*Work to complete*: From the line below that contains "completely done deal" to the line that contains "Romualdez noted that", repeat every line exactly, both ends included, and nothing else.

········

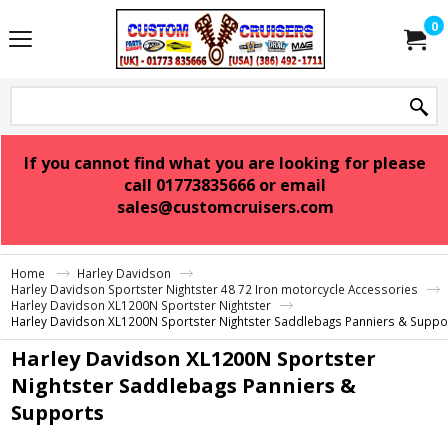
0
If you cannot find what you are looking for please
call 01773835666 or email
sales@customcruisers.com
Home
Harley Davidson
Harley Davidson Sportster Nightster 48 72 Iron motorcycle Accessories
Harley Davidson XL1200N Sportster Nightster
Harley Davidson XL1200N Sportster Nightster Saddlebags Panniers & Suppo
Harley Davidson XL1200N Sportster
Nightster Saddlebags Panniers &
Supports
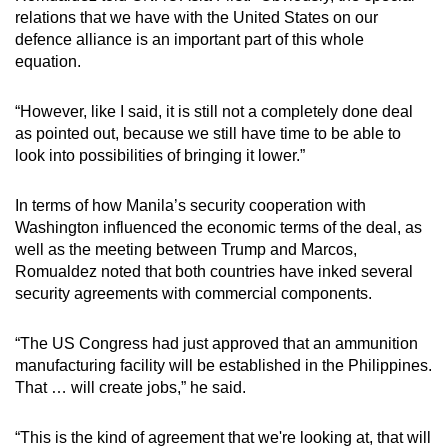
relations that we have with the United States on our
defence alliance is an important part of this whole
equation.
“However, like I said, it is still not a completely done deal
as pointed out, because we still have time to be able to
look into possibilities of bringing it lower.”
In terms of how Manila’s security cooperation with
Washington influenced the economic terms of the deal, as
well as the meeting between Trump and Marcos,
Romualdez noted that both countries have inked several
security agreements with commercial components.
“The US Congress had just approved that an ammunition
manufacturing facility will be established in the Philippines.
That … will create jobs,” he said.
“This is the kind of agreement that we're looking at, that will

········

*Response to the exercise*:
“However, like I said, it is still not a completely done deal
as pointed out, because we still have time to be able to
look into possibilities of bringing it lower.”
In terms of how Manila’s security cooperation with
Washington influenced the economic terms of the deal, as
well as the meeting between Trump and Marcos,
Romualdez noted that both countries have inked several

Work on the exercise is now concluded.